I think Hedgehogs..I know the Able sisters are hedgehogs but villagers as hedgehogs sound nice to me! 
Guinea pigs...but as nearly everyone says..they'd just be bigger sizes of hamster villagers :c
Snakes
Polar Bears...
Baby owls/owls
A cheetah?


----------



## asuka (Sep 30, 2014)

dragons, lambs (baby sheeps ^o^), swans, geese, cheetahs, sloths ^_^


----------



## rosabelle (Sep 30, 2014)

Foxes would be nice! Would look cool with the wolves :3 dragons, pandas in different colors? LOL, oh and the turtle suggestion is cool too!


----------



## kasane (Sep 30, 2014)

I agree FOXES!!
And maybe a dog called Baskerville with red eyes and black fur >:3


----------



## 12345 (Sep 30, 2014)

Bats and raccoons :3


----------



## Classygirl (Sep 30, 2014)

Owls, Celeste is so cute but not a villager type. Same with more Hedgehogs or Pocuoines than just Ables. Definitely foxes, they would be up with wolves. And I agree with Cheetahs, and making more types out of the ones that are non villagers like a raccoons and Alpacas, Camels other than Sahara.

- - - Post Merge - - -

Aoh and a Donkey idea was cool.


----------



## #1 Senpai (Sep 30, 2014)

Yea cheetahs!!!
& foxes would look so awesome I think


----------



## mitzelflx (Sep 30, 2014)

Ferrets, and fish with human muscular legs


----------



## Manzanas (Sep 30, 2014)

mitzelflx said:


> Fish with human muscular legs



Really? But they using their caudal fins as legs would be more cute and adorable. Imagine if Marina had human muscular legs...


----------



## KittyBoton (Sep 30, 2014)

*Bats and rats. AND GUINEA PIGS.*


----------



## honeymoo (Sep 30, 2014)

omg reading through these pages is so cool.
CHINCHILLAS WOULD BE ADORBS. Axolotl villagers, fish maybe?? Turtle villagers, owl villagers... GIRAFFES. idk basically like all the characters that aren't villagers as villagers i guess.


----------



## azukitan (Oct 1, 2014)

KittyBoton said:


> *Bats and rats. AND GUINEA PIGS.*



Guinea pigs? I definitely second that.


----------



## Solaeus (Oct 1, 2014)

Snails lol


----------



## starlark (Oct 1, 2014)

Solaeus said:


> Snails lol



As fun as that would be, snails don't have legs. If they did that would be awesomely creepy xD


----------



## badcrumbs (Oct 1, 2014)

I would be all about giraffe villagers. Or emperor tamarin monkeys! With those adorable little mustaches ... (｡♥‿♥｡)


----------



## Crucifigo (Oct 1, 2014)

Snails. I would have a village consisting entirely of snail people and I would be happy forever.


----------



## Envelin (Oct 1, 2014)

Lizards like geckos and iguanas or more amphibious species such as salamanders

I really love all sorts of reptiles and I think they can do so much more with reptiles and amphibians.

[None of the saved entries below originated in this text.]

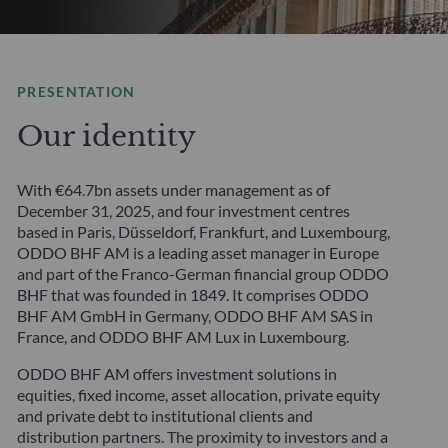
PRESENTATION
Our identity
With €64.7bn assets under management as of
December 31, 2025, and four investment centres
based in Paris, Düsseldorf, Frankfurt, and Luxembourg,
ODDO BHF AM is a leading asset manager in Europe
and part of the Franco-German financial group ODDO
BHF that was founded in 1849. It comprises ODDO
BHF AM GmbH in Germany, ODDO BHF AM SAS in
France, and ODDO BHF AM Lux in Luxembourg.
ODDO BHF AM offers investment solutions in
equities, fixed income, asset allocation, private equity
and private debt to institutional clients and
distribution partners. The proximity to investors and a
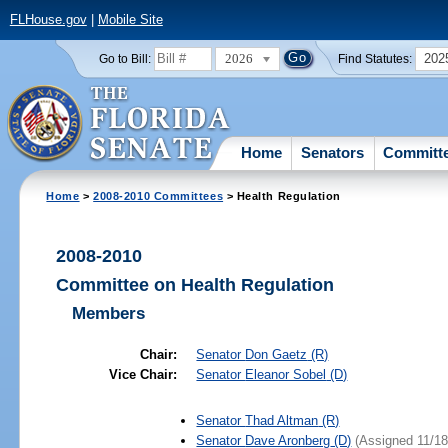
FLHouse.gov
|
Mobile Site
2026
202
Go to Bill:
Find Statutes:
Home
Senators
Committ
Home
>
2008-2010 Committees
> Health Regulation
2008-2010
Committee on Health Regulation
Members
Chair:
Senator
Don Gaetz
(R)
Vice Chair:
Senator
Eleanor Sobel
(D)
Senator
Thad Altman
(R)
Senator
Dave Aronberg
(D)
(Assigned 11/18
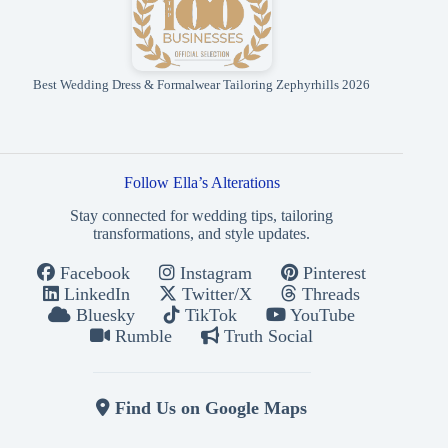
Best Wedding Dress & Formalwear Tailoring Zephyrhills 2026
Follow Ella’s Alterations
Stay connected for wedding tips, tailoring
transformations, and style updates.
Facebook
Instagram
Pinterest
LinkedIn
Twitter/X
Threads
Bluesky
TikTok
YouTube
Rumble
Truth Social
Find Us on Google Maps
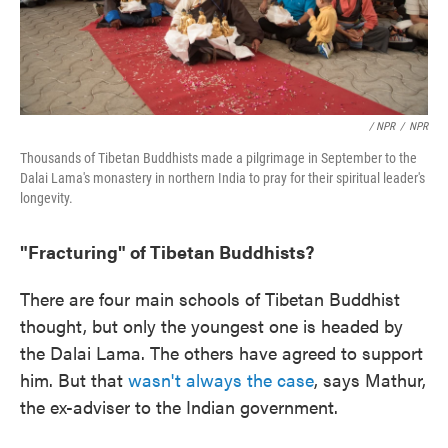
/ NPR
/
NPR
Thousands of Tibetan Buddhists made a pilgrimage in September to the
Dalai Lama's monastery in northern India to pray for their spiritual leader's
longevity.
"Fracturing" of Tibetan Buddhists?
There are four main schools of Tibetan Buddhist
thought, but only the youngest one is headed by
the Dalai Lama. The others have agreed to support
him. But that
wasn't always the case
, says Mathur,
the ex-adviser to the Indian government.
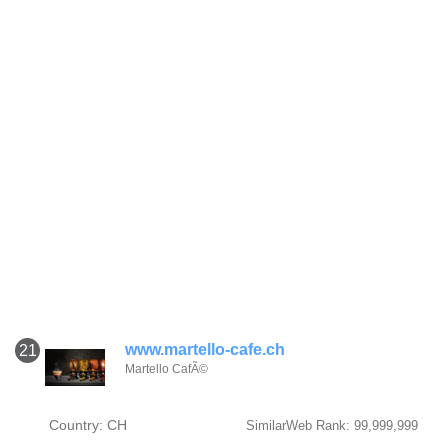
www.martello-cafe.ch
21
Martello CafÃ©
Country: CH
SimilarWeb Rank: 99,999,999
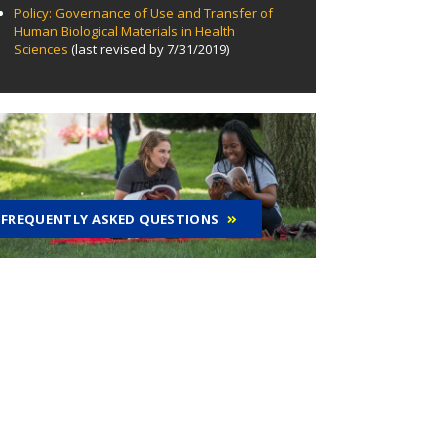
Policy: Governance of Use and Transfer of
Human Biological Materials in Health
Sciences
(last revised by 7/31/2019)
FREQUENTLY ASKED QUESTIONS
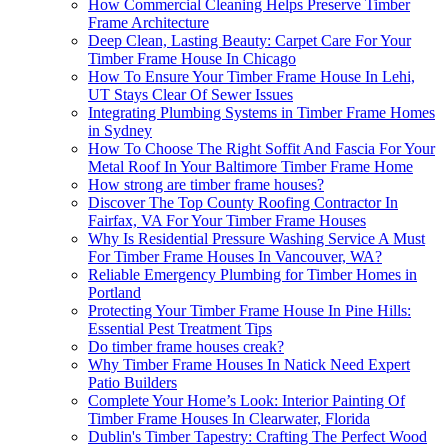
How Commercial Cleaning Helps Preserve Timber
Frame Architecture
Deep Clean, Lasting Beauty: Carpet Care For Your
Timber Frame House In Chicago
How To Ensure Your Timber Frame House In Lehi,
UT Stays Clear Of Sewer Issues
Integrating Plumbing Systems in Timber Frame Homes
in Sydney
How To Choose The Right Soffit And Fascia For Your
Metal Roof In Your Baltimore Timber Frame Home
How strong are timber frame houses?
Discover The Top County Roofing Contractor In
Fairfax, VA For Your Timber Frame Houses
Why Is Residential Pressure Washing Service A Must
For Timber Frame Houses In Vancouver, WA?
Reliable Emergency Plumbing for Timber Homes in
Portland
Protecting Your Timber Frame House In Pine Hills:
Essential Pest Treatment Tips
Do timber frame houses creak?
Why Timber Frame Houses In Natick Need Expert
Patio Builders
Complete Your Home’s Look: Interior Painting Of
Timber Frame Houses In Clearwater, Florida
Dublin's Timber Tapestry: Crafting The Perfect Wood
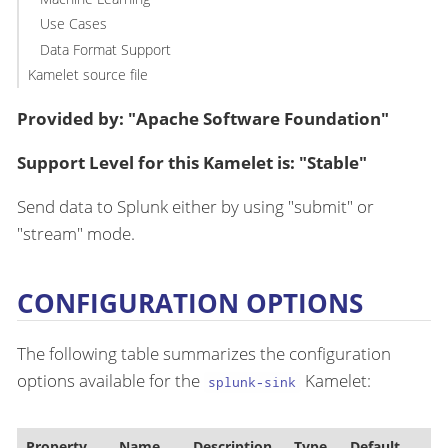
Use Cases
Data Format Support
Kamelet source file
Provided by: "Apache Software Foundation"
Support Level for this Kamelet is: "Stable"
Send data to Splunk either by using "submit" or
"stream" mode.
CONFIGURATION OPTIONS
The following table summarizes the configuration
options available for the
Kamelet:
splunk-sink
Property
Name
Description
Type
Default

Just frogs and alligators are not satisfying at all. 

andjusthavingoneaxolotldoesnotcutit


----------



## Nanobyte (Oct 1, 2014)

We need bats and lizards.


----------



## atonnoudjement (Oct 14, 2014)

Bats and ferrets


----------



## sakurakiki (Oct 14, 2014)

Foxes & I would really love if alpacas became a proper villager species, not just Reese & Cyrus exclusive.


----------



## Tinkalila (Oct 14, 2014)

I really want bat villagers, but I'd be happy with just a few more octopus villagers.


----------



## pocketalex (Oct 14, 2014)

I'd really like Ferrets and Bats as well, and something akin to a Red Panda. Also, not a new species, but a new Dog villager who looks like a Corgi. The fact that we don't have a Corgi villager yet is very disappointing to me. :C Oh! And Lionesses! I know we have Lions, but there are Cows and Bulls, so why not Lionesses?


----------



## XIII (Oct 14, 2014)

Echoing the requests for bats! I'd also like some lionesses too.


----------



## Dinkleburg (Oct 14, 2014)

Owls and Foxes


----------



## Swiftstream (Oct 14, 2014)

Bats and more fish-like creatures.


----------



## thatawkwardkid (Oct 15, 2014)

Don't know if anyone said this but Skunks.


----------



## Tinkalila (Oct 15, 2014)

Swiftstream said:


> Bats and more fish-like creatures.



Yeah, there's seriously a lack in sea creatures! It's kinda disturbing, how much differentiation there are between villager animals and catchable animals, heh.


----------



## Amissapanda (Oct 15, 2014)

I really want to see Alpacas or Foxes as villager species. (Or both---both is good.) It would be cool to have more marine life villagers, as well.


----------



## Hyoshido (Oct 15, 2014)

Flies, we need Fly villagers :B


----------



## Mikorin (Oct 15, 2014)

Baaaaaaaaaats. May have been said but yeah, that would be adorable.


----------



## Swablu (Oct 16, 2014)

Snakes, Seals and Porcupine!


----------



## Mairen (Oct 16, 2014)

I'd love seeing more aquatic type villagers besides octopi! Maybe they would have to have their homes on the beach or something. The bat suggestion sounds adorable. I wouldn't mind a lizard type too though


----------



## Pearls (Oct 16, 2014)

Lizards and turtles :3


----------



## Marlowe (Oct 16, 2014)

Like the others, I would really love to see the NPC animals have villagers of their own-- Alpacas, raccoons, skunks, and porcupines. Also a bit more variety of the dog model would be cute. 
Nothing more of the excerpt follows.